Investing passively can be a rewarding experience over time, especially as you start growing your real estate investment portfolio and enjoying the benefits of diversification, tax deferral, and creating passive income streams. However, as a passive investor one is still engaged (or at least should be) in monitoring their portfolio and seeking updates as needed. In an upcoming article (how to monitor your investment article), I will separately discuss these activities. In today’s snippet I offer a few helpful tools that passive investors can keep in their toolbox to keep the process efficient.
1. The Sponsor
As a lender I’d like to say that people (not buildings) pay back loans. A similar concept applies to passive investing – a skilled operator with a strong track record can turn around a bad deal.
- There are numerous checklists out there with 100+ questions. I know you are busy business owners and professionals with limited time. This is why in prior articles I offer the top questions to focus on when vetting a sponsor.
- Meeting sponsors in person and getting to know them over time is also helpful. You can subscribe to their newsletters and social media feeds, so you can track them and their evolution over time.
- Investment clubs like Passive Pockets (fka Leftfield Investors) and the 506B Investment Group will also include forums where other passive LPs share their own feedback and personal experience working with various sponsors.
- Background checks can provide further comfort. Refer to my Avoiding A Scam Article for details.
A few popular sites include: crimcheck.com; forwarn.com; Goodhire.com; infomatchplus.com; TLO.com; Trustify.com. I personally like to go a lever deeper and hire private investigators (message me if you’d like a discount code to one of my preferred partners).
2. The Market
As a passive investor you do not have to be an expert on the market or perform deep market analysis, unless you want to. It is the sponsor’s job to perform the diligence and provide ongoing monitoring. However, you should at least perform a high level diligence (trust but verify), so you are in a better positioned to ask questions.

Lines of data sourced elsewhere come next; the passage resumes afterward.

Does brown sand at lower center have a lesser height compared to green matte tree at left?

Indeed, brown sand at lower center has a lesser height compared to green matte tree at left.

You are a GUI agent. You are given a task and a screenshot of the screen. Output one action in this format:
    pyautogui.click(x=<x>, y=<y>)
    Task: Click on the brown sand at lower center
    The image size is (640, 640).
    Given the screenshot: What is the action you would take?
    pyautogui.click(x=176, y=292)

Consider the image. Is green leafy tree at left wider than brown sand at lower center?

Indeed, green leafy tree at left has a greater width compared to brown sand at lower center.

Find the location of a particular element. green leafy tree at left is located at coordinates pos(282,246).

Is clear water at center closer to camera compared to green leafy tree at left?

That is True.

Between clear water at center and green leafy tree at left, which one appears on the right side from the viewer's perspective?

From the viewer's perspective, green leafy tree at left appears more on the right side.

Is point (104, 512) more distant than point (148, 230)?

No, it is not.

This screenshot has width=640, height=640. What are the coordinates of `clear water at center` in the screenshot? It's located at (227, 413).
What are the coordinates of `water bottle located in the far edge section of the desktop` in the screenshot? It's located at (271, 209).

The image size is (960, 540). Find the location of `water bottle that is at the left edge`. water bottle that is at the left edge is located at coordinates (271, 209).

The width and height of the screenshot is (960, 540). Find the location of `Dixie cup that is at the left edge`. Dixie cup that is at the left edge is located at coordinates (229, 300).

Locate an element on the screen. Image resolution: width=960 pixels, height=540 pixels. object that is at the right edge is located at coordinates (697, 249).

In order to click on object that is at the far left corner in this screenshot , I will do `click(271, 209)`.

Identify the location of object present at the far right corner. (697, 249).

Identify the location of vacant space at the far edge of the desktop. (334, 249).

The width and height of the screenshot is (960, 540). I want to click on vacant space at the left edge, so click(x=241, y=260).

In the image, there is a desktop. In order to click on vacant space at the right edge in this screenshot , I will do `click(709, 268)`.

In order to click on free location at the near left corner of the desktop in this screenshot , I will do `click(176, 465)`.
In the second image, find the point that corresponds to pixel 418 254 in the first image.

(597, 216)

The sponsor’s investment offering will usually have a ton of data on the city and state when it comes to population, income, and job growth. Thus, typically areas I focus on when I vet deals as a passive investor include: crime, median household income, and the overall feel of the neighborhood. Supply and demand are not to be ignored either.

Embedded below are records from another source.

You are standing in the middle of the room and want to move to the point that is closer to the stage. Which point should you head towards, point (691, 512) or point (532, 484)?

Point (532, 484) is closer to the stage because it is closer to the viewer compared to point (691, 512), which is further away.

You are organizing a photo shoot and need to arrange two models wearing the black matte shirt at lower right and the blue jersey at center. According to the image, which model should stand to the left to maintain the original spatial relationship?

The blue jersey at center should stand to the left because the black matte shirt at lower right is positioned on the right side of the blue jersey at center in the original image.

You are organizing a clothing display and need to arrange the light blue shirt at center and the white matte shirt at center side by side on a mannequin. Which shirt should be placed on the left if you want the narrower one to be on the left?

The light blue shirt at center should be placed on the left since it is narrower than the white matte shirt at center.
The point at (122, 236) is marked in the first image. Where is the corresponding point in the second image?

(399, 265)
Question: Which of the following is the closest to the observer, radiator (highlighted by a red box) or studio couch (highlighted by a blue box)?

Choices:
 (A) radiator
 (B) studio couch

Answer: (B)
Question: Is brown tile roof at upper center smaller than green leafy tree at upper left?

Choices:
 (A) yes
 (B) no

A few sites I use to do that research include: spotcrime.com, justicemap.org, censusreporter.org, census.gov, bls.gov, datausa.io, bestplaces.net, neighborhoodscout.com. If you are not local to the market, doing a virtual drive by via Google Maps also helps. Needless to state, nothing replaces boots on the ground knowledge of the area. Thus, if you have a contact that you know, like, and trust, they can be a great resource for you.
3. The Deal
You do not have to be an expert underwriter to vet a deal (as a side note, I help investors with deal reviews and also have an underwriting community for those willing to do a deeper dive). However, as a passive investor you want to understand what assumptions the sponsor is making as they model our projected growth and rate of return and then determine your own comfort with such assumptions or formulate follow up questions to firm up your understanding. In a prior article, I covered in-depth each of these key assumptions related to: topline growth, expense adjustments, entry and exit cap rates, operating reserves, and debt structure.

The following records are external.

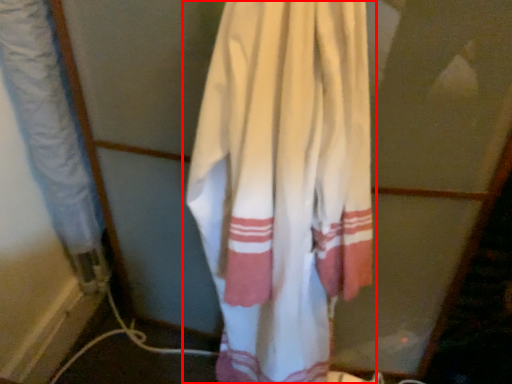 Question: Considering the relative positions of curtain (annotated by the red box) and curtain in the image provided, where is curtain (annotated by the red box) located with respect to the staircase?

Choices:
 (A) right
 (B) left

Answer: (A) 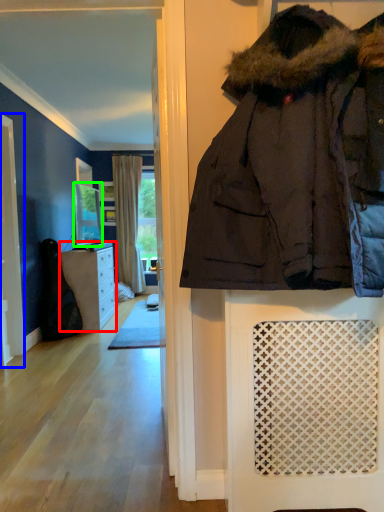 Question: Estimate the real-world distances between objects in this image. Which object is farther from cabinetry (highlighted by a red box), screen door (highlighted by a blue box) or mirror (highlighted by a green box)?

Choices:
 (A) screen door
 (B) mirror

Answer: (A) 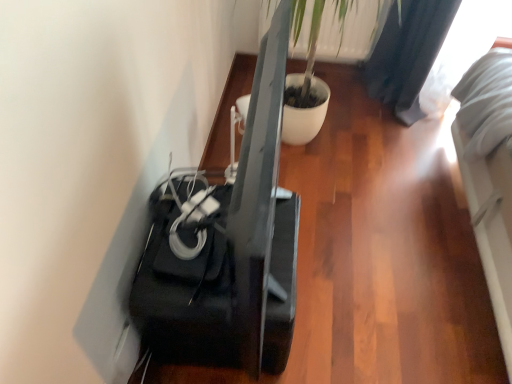 The height and width of the screenshot is (384, 512). I want to click on vacant area that lies to the right of black glossy speaker at lower left, so click(342, 304). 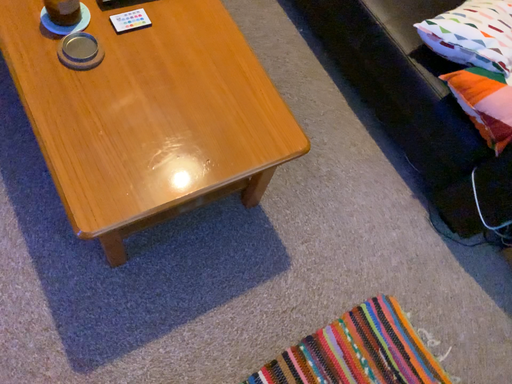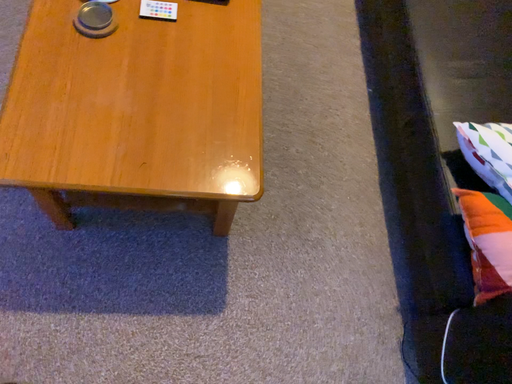 Question: Which way did the camera rotate in the video?

Choices:
 (A) rotated left
 (B) rotated right

Answer: (A)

4. Portfolio Performance Trackers
As you start expanding your investment portfolio, it is important to track performance at the deal level, so you ensure your various investments progress as planned. In addition, it is also fun to see how your passive income streams build over time. I have my own investment tracker, which is simple and built in Excel. The Joe Fairless LP tracker is another good simple one too. If you are looking for more sophisticated tools, you can also check out Vyzer or the Wealth Syndy Calculator.
5. Other
Lastly, as a real estate investor it is important to stay abreast of market, economic, and global news as inevitably all of these impact the industry and ultimately your investment. There are numerous sites to list here. However, if you’d like to see a list of the ones we like to track, simply reach out. Lastly, if you have additional tools that you have used and found helpful, please feel free to share as well.
Happy Investing!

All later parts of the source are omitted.